Open flagship news programmes to more guest editors
by Justin Schlosberg
At the heart of the BBC’s remit is a commitment to representing diverse views and perspectives. This is often articulated through the doctrine of impartiality, according to which the BBC does not express its own opinions but gives voice to as wide a range of opinion as time and resource constraints will allow. In recent times, the BBC has sought to re-articulate the scope of impartiality beyond the ‘seesaw’ and towards the ‘wagon wheel’. But all too often, impartiality veils an ideological underpinning in the BBC’s reporting. Whilst the right wing press routinely accuse the BBC of harbouring a ‘liberal’ bias, empirical evidence tends to suggest the opposite. From coverage of industrial conflict, the Iraq War, Israel-Palestine, to the last general election, the BBC has exhibited a consistent tendency to endorse conservative and elite viewpoints in the final analysis.

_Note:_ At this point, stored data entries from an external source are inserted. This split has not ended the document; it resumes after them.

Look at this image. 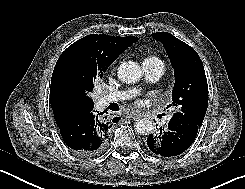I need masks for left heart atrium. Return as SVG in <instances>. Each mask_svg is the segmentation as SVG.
<instances>
[{
	"label": "left heart atrium",
	"instance_id": "1",
	"mask_svg": "<svg viewBox=\"0 0 245 189\" xmlns=\"http://www.w3.org/2000/svg\"><path fill=\"white\" fill-rule=\"evenodd\" d=\"M137 104H140V101H137Z\"/></svg>",
	"mask_w": 245,
	"mask_h": 189
}]
</instances>
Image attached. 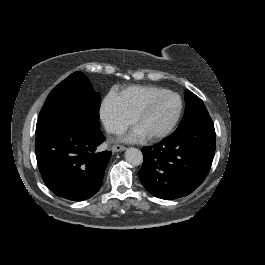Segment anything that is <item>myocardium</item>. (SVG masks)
Here are the masks:
<instances>
[{"mask_svg":"<svg viewBox=\"0 0 265 265\" xmlns=\"http://www.w3.org/2000/svg\"><path fill=\"white\" fill-rule=\"evenodd\" d=\"M161 93H168V94H171V95L177 97L179 100V109H178L176 115L169 122H167L163 126H161L156 132H154L150 135H146V137L150 140H154V139L161 138V137L165 136L175 126V124L179 121V119L182 115V112H183V108H184L183 98L180 94H178V93H176L170 89H158V90L154 91L145 100V102L141 105L139 110L135 113V116H134L135 124H137L139 117L147 111V109L149 108V106L151 105V103L153 102L155 97Z\"/></svg>","mask_w":265,"mask_h":265,"instance_id":"myocardium-1","label":"myocardium"}]
</instances>
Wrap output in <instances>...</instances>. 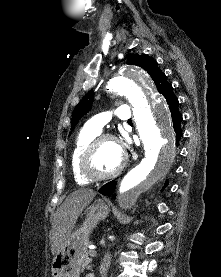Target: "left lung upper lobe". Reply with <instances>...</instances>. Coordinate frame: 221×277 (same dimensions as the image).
Returning <instances> with one entry per match:
<instances>
[{
  "mask_svg": "<svg viewBox=\"0 0 221 277\" xmlns=\"http://www.w3.org/2000/svg\"><path fill=\"white\" fill-rule=\"evenodd\" d=\"M127 64L137 65L146 70L161 94H164L165 90L170 86L166 75L158 68L157 62L149 56L133 54L128 58ZM93 100L94 92L91 90L75 107L72 113L71 130L75 128L80 118L90 110Z\"/></svg>",
  "mask_w": 221,
  "mask_h": 277,
  "instance_id": "left-lung-upper-lobe-1",
  "label": "left lung upper lobe"
}]
</instances>
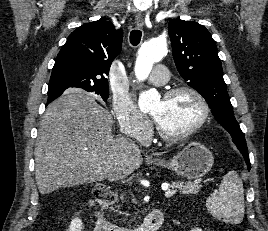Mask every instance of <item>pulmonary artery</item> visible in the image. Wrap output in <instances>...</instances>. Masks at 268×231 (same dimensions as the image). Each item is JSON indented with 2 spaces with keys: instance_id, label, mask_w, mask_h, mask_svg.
I'll return each mask as SVG.
<instances>
[{
  "instance_id": "pulmonary-artery-1",
  "label": "pulmonary artery",
  "mask_w": 268,
  "mask_h": 231,
  "mask_svg": "<svg viewBox=\"0 0 268 231\" xmlns=\"http://www.w3.org/2000/svg\"><path fill=\"white\" fill-rule=\"evenodd\" d=\"M150 81L158 85L166 84L168 81L167 68L164 65L157 66Z\"/></svg>"
}]
</instances>
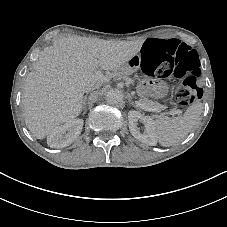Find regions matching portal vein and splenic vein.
<instances>
[{
  "label": "portal vein and splenic vein",
  "instance_id": "obj_1",
  "mask_svg": "<svg viewBox=\"0 0 227 227\" xmlns=\"http://www.w3.org/2000/svg\"><path fill=\"white\" fill-rule=\"evenodd\" d=\"M137 103H140V100H137ZM139 107L141 109L145 110V111H148V112H158V113H160V110L157 107H154V106H146V105L140 103ZM161 115H166V112H161ZM167 115L181 116L182 115V111L167 112Z\"/></svg>",
  "mask_w": 227,
  "mask_h": 227
}]
</instances>
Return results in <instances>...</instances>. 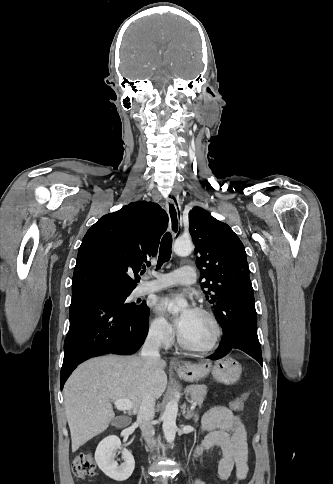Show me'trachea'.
I'll return each instance as SVG.
<instances>
[{
  "label": "trachea",
  "instance_id": "obj_1",
  "mask_svg": "<svg viewBox=\"0 0 333 484\" xmlns=\"http://www.w3.org/2000/svg\"><path fill=\"white\" fill-rule=\"evenodd\" d=\"M172 235L170 232L164 234L159 250V257L157 262V269H159L163 263L170 260L171 253H172Z\"/></svg>",
  "mask_w": 333,
  "mask_h": 484
}]
</instances>
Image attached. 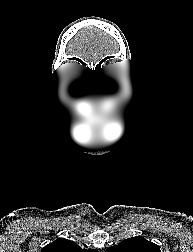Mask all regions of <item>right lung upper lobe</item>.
<instances>
[{
  "label": "right lung upper lobe",
  "instance_id": "obj_1",
  "mask_svg": "<svg viewBox=\"0 0 193 252\" xmlns=\"http://www.w3.org/2000/svg\"><path fill=\"white\" fill-rule=\"evenodd\" d=\"M41 252H98L97 250H83L76 243L60 238L45 246Z\"/></svg>",
  "mask_w": 193,
  "mask_h": 252
}]
</instances>
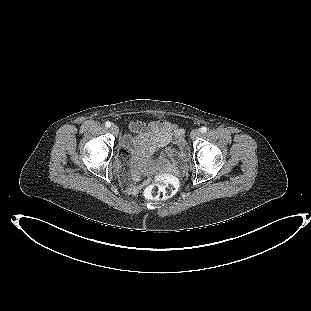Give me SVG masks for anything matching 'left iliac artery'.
Listing matches in <instances>:
<instances>
[{
    "label": "left iliac artery",
    "mask_w": 311,
    "mask_h": 311,
    "mask_svg": "<svg viewBox=\"0 0 311 311\" xmlns=\"http://www.w3.org/2000/svg\"><path fill=\"white\" fill-rule=\"evenodd\" d=\"M200 131H201L202 133H206V132H207V127H205V126L201 127V128H200Z\"/></svg>",
    "instance_id": "1"
}]
</instances>
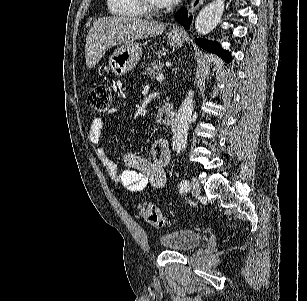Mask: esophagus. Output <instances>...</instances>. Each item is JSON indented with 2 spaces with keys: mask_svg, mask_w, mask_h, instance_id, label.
Listing matches in <instances>:
<instances>
[{
  "mask_svg": "<svg viewBox=\"0 0 307 301\" xmlns=\"http://www.w3.org/2000/svg\"><path fill=\"white\" fill-rule=\"evenodd\" d=\"M204 0H192L189 13L193 14L198 10V8L202 5ZM184 33V30L181 27H176L171 30V34L176 38H181V35Z\"/></svg>",
  "mask_w": 307,
  "mask_h": 301,
  "instance_id": "1",
  "label": "esophagus"
}]
</instances>
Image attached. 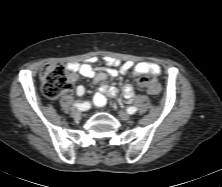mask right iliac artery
I'll return each instance as SVG.
<instances>
[{
  "instance_id": "82829eb1",
  "label": "right iliac artery",
  "mask_w": 222,
  "mask_h": 187,
  "mask_svg": "<svg viewBox=\"0 0 222 187\" xmlns=\"http://www.w3.org/2000/svg\"><path fill=\"white\" fill-rule=\"evenodd\" d=\"M73 106L77 107L81 111H85L90 108L91 104L89 102H83V103L76 102L73 104Z\"/></svg>"
}]
</instances>
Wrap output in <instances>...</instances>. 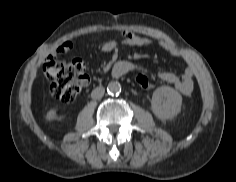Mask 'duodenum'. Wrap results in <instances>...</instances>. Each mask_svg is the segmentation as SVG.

There are important exceptions to this rule. When punk veteran PJ Harvey guest edited the Today Programme in 2013, the Murdoch-Mail press erupted in predictable uproar against the airing of views by such ‘extremists’ as Julian Assange and John Pilger. MPs dutifully joined the chorus of attack, in spite of the programme attracting just 37 complaints from members of the public. Leave aside the fact that conservative or right-wing guest editors provoke no such clamour for apologies. The opening up of one of the BBC’s most influential and popular news programmes to external editorial control offers an innovative and powerful demonstration of its commitment to diversity and inclusiveness. It enables people from outside of the institution’s norms and day-to-day pressures to offer a fresh take on news and current affairs and challenge conventional wisdoms, definitions and boundaries of the news agenda.
But it should not be limited to a single festive week or to the ‘pull’ of celebrity. Nor should the ‘range’ of representation be determined solely by the BBC itself. It would be simple and effective to establish an online voting system to allow at least some guest editors to be nominated and chosen by the public. In setting aside regular editions of the programme for guest editors throughout the year, the BBC will be able to include a much wider range of perspectives and subject its own news values to meaningful and persistent scrutiny.